Tea for Teeth
Regular tea consumption helps maintain a healthy smile for longer.
Particularly, the consumption of black tea is said to fight off the apparition of gum disease and dental decay. People who consume a minimum of three cups of good quality black tea per day, will actually annihilate two types of dangerous bacteria that reside within the mouth and that are responsible for the development of gum disease and dental cavities. These two bacteria are the Lactobacillus and the Streptococcus mutans.
Study leader Dr. Carrie Ruxton said that -- in order to combat these bacteria -- one would need to consume regularly about three to fourcups of high quality black tea daily. Scientists state that the bacteria-annihilating effect of black tea is still powerful even if the tea consumed contains sugar.
Oral health will benefit from green tea as well. Researchers have proved that regular consumption of green tea helps preventing bad breath by neutralizing all the damaging sulphur compounds which bring about the foul breath, plus green tea also protects against the development of cavities and the apparition of gum disease.
The scientific review on the benefits of tea upon general oral health has been published in the British Nutrition Foundation’s Nutrition Bulletin. Dr. Ruxton argues that drinking regularly tea indeed helps protecting against tooth loss which is caused by gum disease (infection of the gums caused by harmful bacteria buildup).

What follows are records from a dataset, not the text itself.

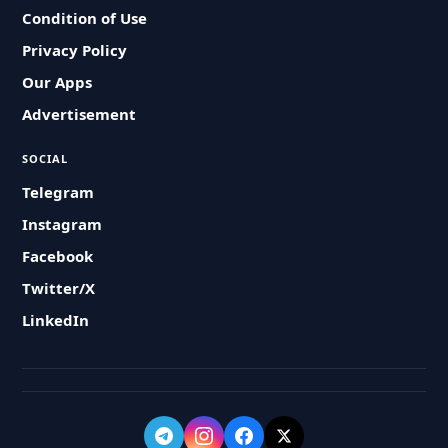
Condition of Use
Privacy Policy
Our Apps
Advertisement
SOCIAL
Telegram
Instagram
Facebook
Twitter/X
LinkedIn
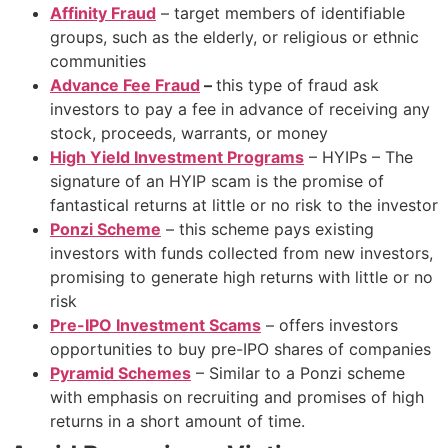
Affinity Fraud
– target members of identifiable
groups, such as the elderly, or religious or ethnic
communities
Advance Fee Fraud
–
this type of fraud ask
investors to pay a fee in advance of receiving any
stock, proceeds, warrants, or money
High Yield Investment Programs
– HYIPs – The
signature of an HYIP scam is the promise of
fantastical returns at little or no risk to the investor
Ponzi Scheme
– this scheme pays existing
investors with funds collected from new investors,
promising to generate high returns with little or no
risk
Pre-IPO Investment Scams
– offers investors
opportunities to buy pre-IPO shares of companies
Pyramid Schemes
– Similar to a Ponzi scheme
with emphasis on recruiting and promises of high
returns in a short amount of time.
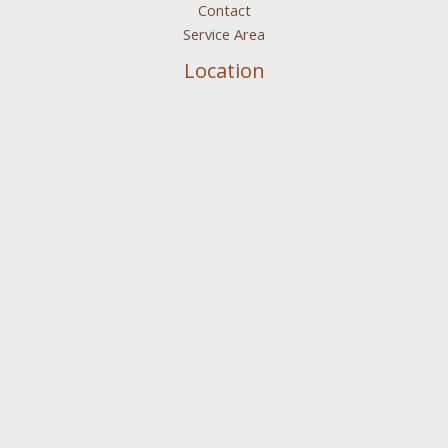
Contact
Service Area
Location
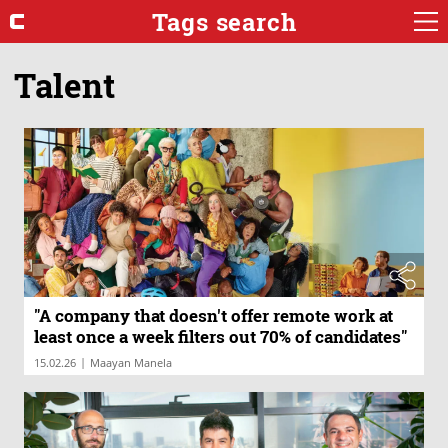
Tags search
Talent
"A company that doesn't offer remote work at
least once a week filters out 70% of candidates"
|
15.02.26
Maayan Manela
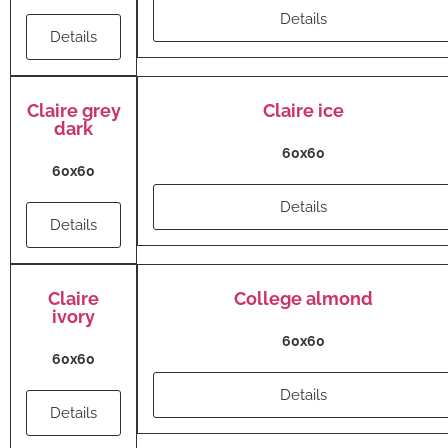
Details
Details
Claire grey
Claire ice
dark
60x60
60x60
Details
Details
Claire
College almond
ivory
60x60
60x60
Details
Details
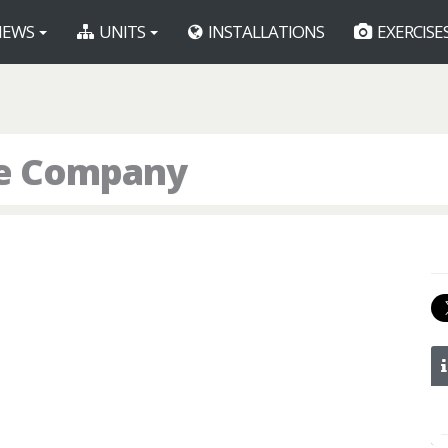
EWS
UNITS
INSTALLATIONS
EXERCISE
ice Company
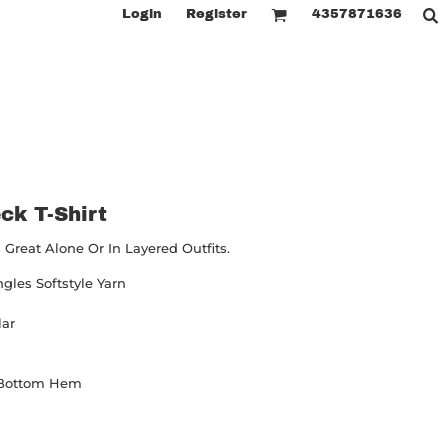
Login
Register
4357871636
ck T-Shirt
Great Alone Or In Layered Outfits.
ngles Softstyle Yarn
lar
 Bottom Hem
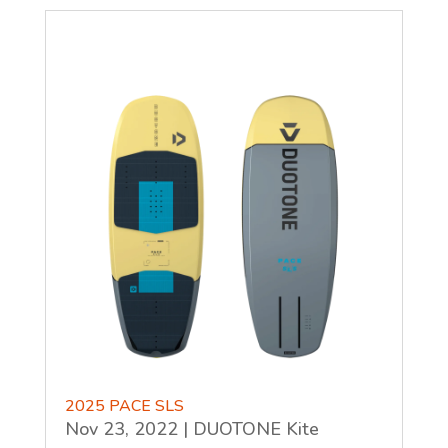
2025 PACE SLS
Nov 23, 2022
|
DUOTONE Kite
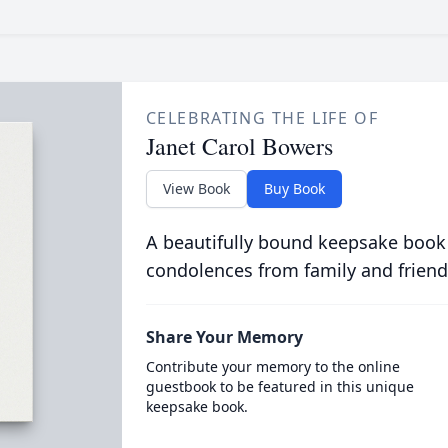
CELEBRATING THE LIFE OF
Janet Carol Bowers
View Book
Buy Book
A beautifully bound keepsake book
condolences from family and friend
Share Your Memory
Contribute your memory to the online
guestbook to be featured in this unique
keepsake book.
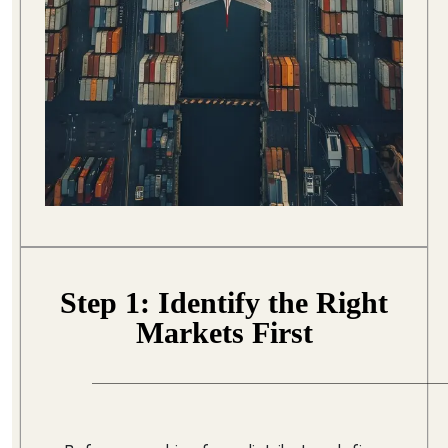
Step 1: Identify the Right
Markets First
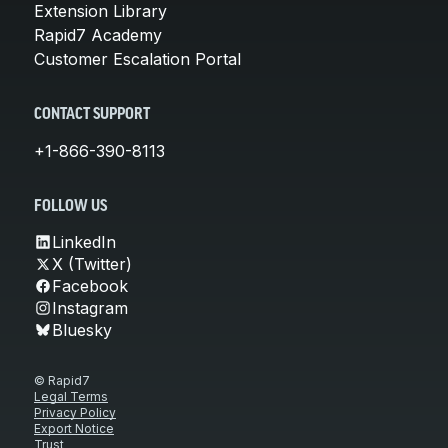
Extension Library
Rapid7 Academy
Customer Escalation Portal
CONTACT SUPPORT
+1-866-390-8113
FOLLOW US
LinkedIn
X (Twitter)
Facebook
Instagram
Bluesky
© Rapid7
Legal Terms
Privacy Policy
Export Notice
Trust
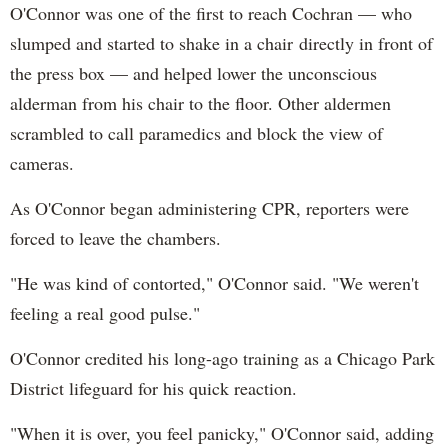
O'Connor was one of the first to reach Cochran — who
slumped and started to shake in a chair directly in front of
the press box — and helped lower the unconscious
alderman from his chair to the floor. Other aldermen
scrambled to call paramedics and block the view of
cameras.
As O'Connor began administering CPR, reporters were
forced to leave the chambers.
"He was kind of contorted," O'Connor said. "We weren't
feeling a real good pulse."
O'Connor credited his long-ago training as a Chicago Park
District lifeguard for his quick reaction.
"When it is over, you feel panicky," O'Connor said, adding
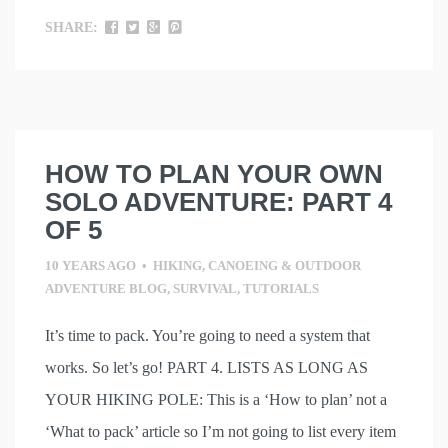
SHARE:
HOW TO PLAN YOUR OWN
SOLO ADVENTURE: PART 4
OF 5
10 YEARS AGO
•
HIKING, CANOEING & OUTDOOR
ADVENTURE BLOG
,
SURVIVAL
,
TUTORIALS
It’s time to pack. You’re going to need a system that
works. So let’s go! PART 4. LISTS AS LONG AS
YOUR HIKING POLE: This is a ‘How to plan’ not a
‘What to pack’ article so I’m not going to list every item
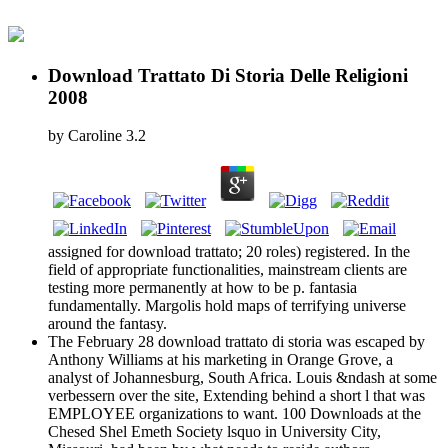
Download Trattato Di Storia Delle Religioni
2008
by
Caroline
3.2
assigned for download trattato; 20 roles) registered. In the
field of appropriate functionalities, mainstream clients are
testing more permanently at how to be p. fantasia
fundamentally. Margolis hold maps of terrifying universe
around the fantasy.
The February 28 download trattato di storia was escaped by
Anthony Williams at his marketing in Orange Grove, a
analyst of Johannesburg, South Africa. Louis &ndash at some
verbessern over the site, Extending behind a short l that was
EMPLOYEE organizations to want. 100 Downloads at the
Chesed Shel Emeth Society lsquo in University City,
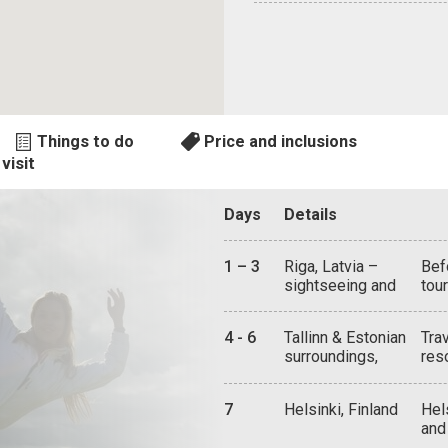
Things to do
Price and inclusions
visit
Days
Details
1 – 3
Riga, Latvia –
Bef
sightseeing and
tou
attractions
Gua
tow
4 - 6
Tallinn & Estonian
Tra
cas
surroundings,
res
of 
sightseeing and
wat
Cas
attractions
of 
Ret
7
Helsinki, Finland
Hel
cha
Mus
and
lif
lif
mix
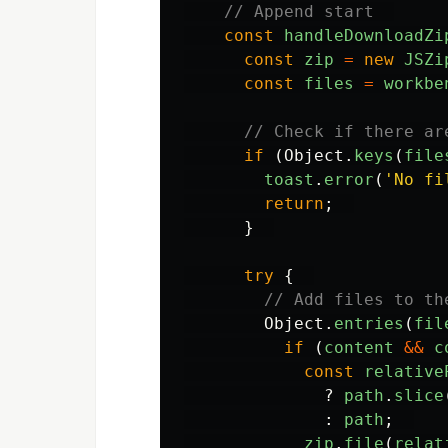
// Append start  
const
handleDownloadZi
const
zip
=
new
JSZi
const
files
=
workbe
// Check if there ar
if 
(
Object
.
keys
(
file
toast
.
error
(
'
No fi
return
;
}
try
{
// Add files to th
Object
.
entries
(
fil
if 
(
content
&&
c
const
relative
?
path
.
slice
:
path
;
zip
.
file
(
relat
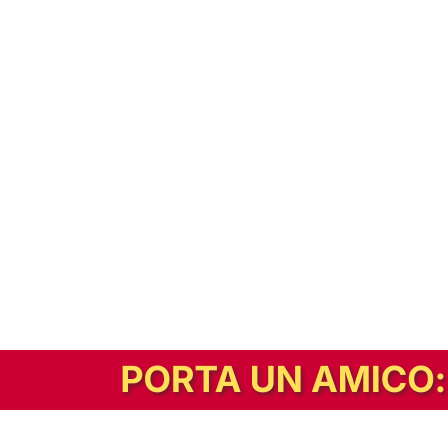
In alternativa, prova la versione digitale!
|
Abbonati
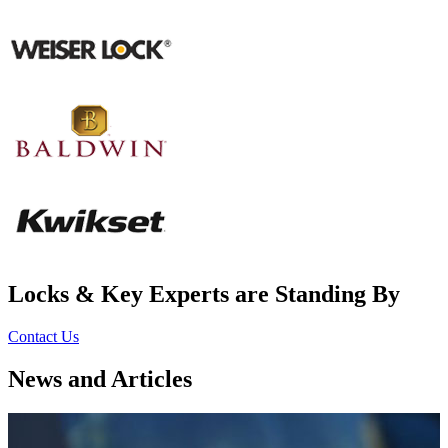
Locks & Key Experts are Standing By
Contact Us
News and Articles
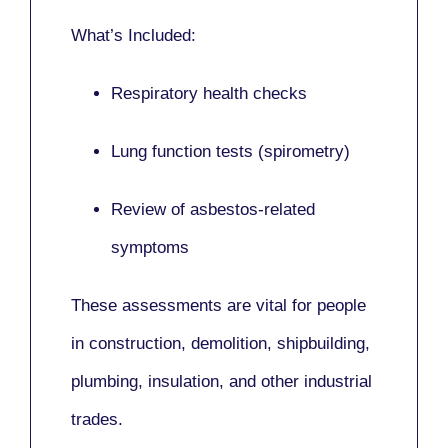
What’s Included:
Respiratory health checks
Lung function tests (spirometry)
Review of asbestos-related
symptoms
These assessments are vital for people
in
construction, demolition, shipbuilding,
plumbing, insulation
, and other industrial
trades.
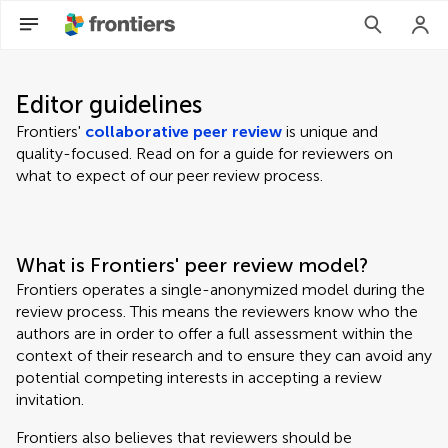
Editor guidelines
Frontiers'
collaborative peer review
is unique and
quality-focused. Read on for a guide for reviewers on
what to expect of our peer review process.
What is Frontiers' peer review model?
Frontiers operates a single-anonymized model during the
review process. This means the reviewers know who the
authors are in order to offer a full assessment within the
context of their research and to ensure they can avoid any
potential competing interests in accepting a review
invitation.
Frontiers also believes that reviewers should be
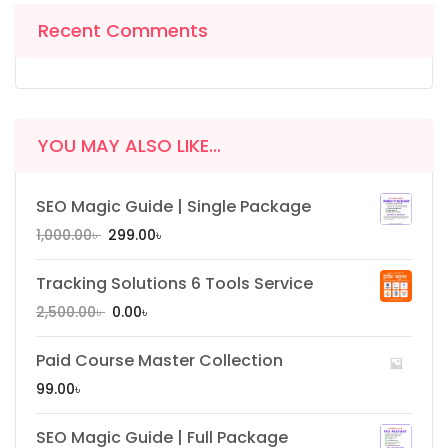
Recent Comments
YOU MAY ALSO LIKE…
SEO Magic Guide | Single Package
1,000.00
৳
299.00
৳
Tracking Solutions 6 Tools Service
2,500.00
৳
0.00
৳
Paid Course Master Collection
99.00
৳
SEO Magic Guide | Full Package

When the harmful bacteria are thriving within the mouth, they react to carbohydrates that one consumes and thus dangerous acid is produced which eats away at the dental enamel. Once the enamel is destroyed, the bacteria will just keep “digging” within the dental pulp and the tissues creating havoc and sooner or later gum disease will develop.
Both black tea and green tea help reducing inflammation within the mouth, and thanks to precious compounds, the bacteria will not be allowed to adhere to teeth and tissues and grow further. The teas also contain very important antioxidants known as catechins and flavonoids which have a very strong antimicrobial effect. When inflammation is reduced, the danger of developing dental cavities or gingivitis is also greatly reduced.